■ Directions:
Could you write out, exactly, every line from the top of the data through the line holding "HOT Gas Refuel"? Omit the pictures.

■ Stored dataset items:
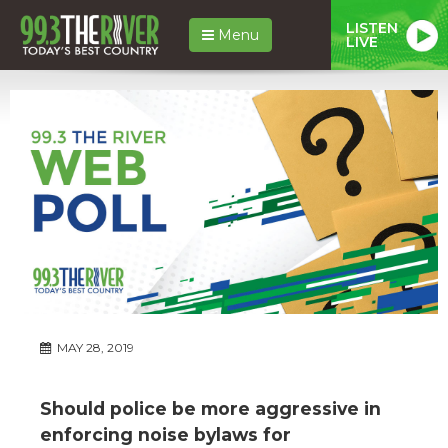
LISTEN
Menu
LIVE
MAY 28, 2019
Should police be more aggressive in
enforcing noise bylaws for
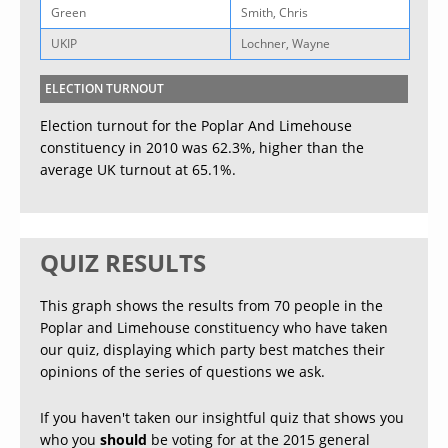
Green
Smith, Chris
UKIP
Lochner, Wayne
ELECTION TURNOUT
Election turnout for the Poplar And Limehouse
constituency in 2010 was 62.3%, higher than the
average UK turnout at 65.1%.
QUIZ RESULTS
This graph shows the results from 70 people in the
Poplar and Limehouse constituency who have taken
our quiz, displaying which party best matches their
opinions of the series of questions we ask.
If you haven't taken our insightful quiz that shows you
who you
should
be voting for at the 2015 general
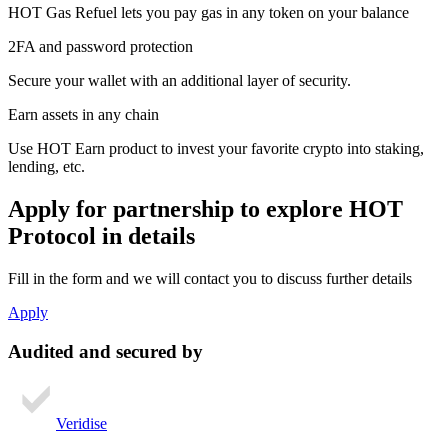
HOT Gas Refuel lets you pay gas in any token on your balance
2FA and password protection
Secure your wallet with an additional layer of security.
Earn assets in any chain
Use HOT Earn product to invest your favorite crypto into staking,
lending, etc.
Apply for partnership
to explore HOT
Protocol in details
Fill in the form and we will contact you to discuss further details
Apply
Audited and secured by
Veridise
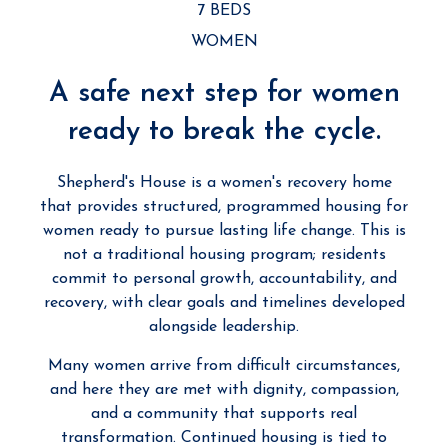
7 BEDS
WOMEN
A safe next step for women
ready to break the cycle.
Shepherd's House is a women's recovery home
that provides structured, programmed housing for
women ready to pursue lasting life change. This is
not a traditional housing program; residents
commit to personal growth, accountability, and
recovery, with clear goals and timelines developed
alongside leadership.
Many women arrive from difficult circumstances,
and here they are met with dignity, compassion,
and a community that supports real
transformation. Continued housing is tied to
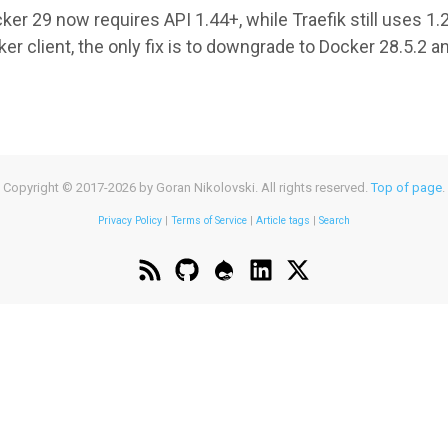
er 29 now requires API 1.44+, while Traefik still uses 1.24
er client, the only fix is to downgrade to Docker 28.5.2 a
UT
ER
FIK
Copyright © 2017-2026 by Goran Nikolovski. All rights reserved.
Top of page
.
ATIBILITY:
Privacy Policy
|
Terms of Service
|
Article tags
|
Search
ION
MATCH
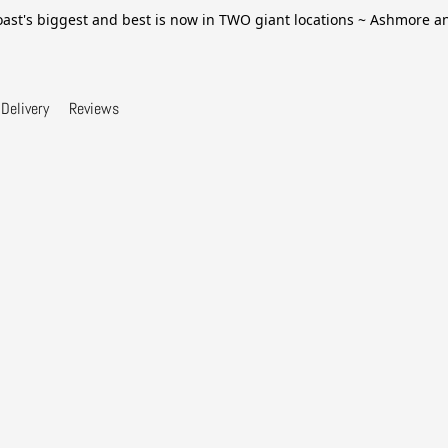
ast's biggest and best is now in TWO giant locations ~ Ashmore 
Delivery
Reviews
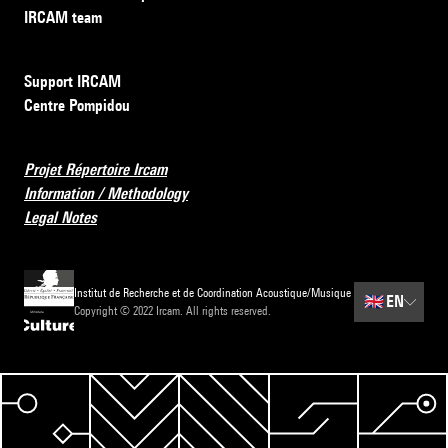
IRCAM team
Support IRCAM
Centre Pompidou
Projet Répertoire Ircam
Information / Methodology
Legal Notes
Institut de Recherche et de Coordination Acoustique/Musique
🇬🇧
EN
Copyright © 2022 Ircam. All rights reserved.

■ Answer to this problem:
LISTEN
Menu
LIVE
MAY 28, 2019
Should police be more aggressive in
enforcing noise bylaws for
Green
Smith, Chris
UKIP
Lochner, Wayne
ELECTION TURNOUT
Election turnout for the Poplar And Limehouse
constituency in 2010 was 62.3%, higher than the
average UK turnout at 65.1%.
QUIZ RESULTS
This graph shows the results from 70 people in the
Poplar and Limehouse constituency who have taken
our quiz, displaying which party best matches their
opinions of the series of questions we ask.
If you haven't taken our insightful quiz that shows you
who you
should
be voting for at the 2015 general
HOT Gas Refuel lets you pay gas in any token on your balance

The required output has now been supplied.